The contemporary image, be that on the end of production or reception, attaches too much emphasis on content loading and reading. As a result, people spare no effort to load more mediums on one single image. Either the use of technology or the excessive reliance on exhibition space, for instance, turns out to limit the plasticity of image itself. The term “viewing” seems conditioned by production like “filmmaking” or “producing.” Although we have higher freedom of operation toward visuals nowadays, all these are in fact merely perceptual changes pre-manufactured by data computing. That is, people are losing their agency in “viewing” while the relationship between the viewer and viewee appears to be unidirectional.

Hence, while we enhance senses and messages, do we overlook the imminent yet fleeting mental image that dwells only in individual consciousness? For example, prior to the manifestation of image, it requires matters such as machines, mediums, and materials, whereas we always treat them as the very existence of image. Nevertheless, its true manifestation, i.e. the experience gained by viewers and the part rendered along with imagination and contemplation, is in reality hard to be represented. Situated on the other side of the margin, nearly invisible, it is the key to direction association between the image itself and the existence thereof, nonetheless. Yet, the encounter with the image are not to be interpreted via more discourses and knowledge, but to retard perceptions to attain a new one. Such requirement is literally a decrease of viewing’s intensity instead of an increase of more feelings granted.

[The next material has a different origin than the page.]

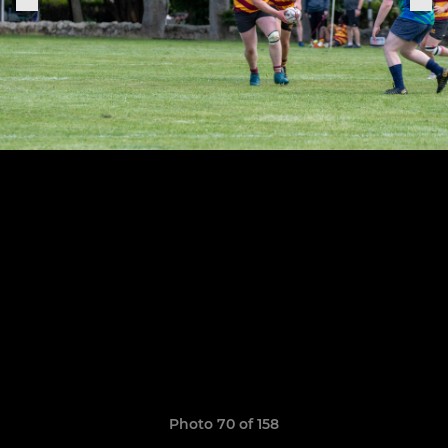
Photo 70 of 158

The Exhibition focuses on the images “outside” of works – that cannot be seen here and now. Then, it reconnects and circulates within viewers, reversing the “invisible” into the foundation that constitutes visuals. Can we remove the content and leave only the surface of image made of matters that emit light, and allow work to co-construct an interface that engages exchanges directly with the imagination and contemplation of viewers through the Exhibition? To name a few from the participating artists, Mari Matsubara’s work, through the verification of the image’s uncertainty, arrives in front of viewers at last, whereas Akihiko Taniguchi overlaps the work with the mental dimension of viewers to reflect the intention thereupon. If a work is a “small image,” the exhibition as a whole is the “big image” comprising all the works. The Exhibition does not write more images and files, nor does it seek supports for narratives and plots. Instead, it endeavors to depict a field of view close to emptiness. These empty images are not suggesting a collective withdrawal, but collectively referring the venue not in here. It stands without while dwells deep within image. The boundary that determines the form of image is in no way pre-defined, but present in the fleeting moment where sight and image encounter.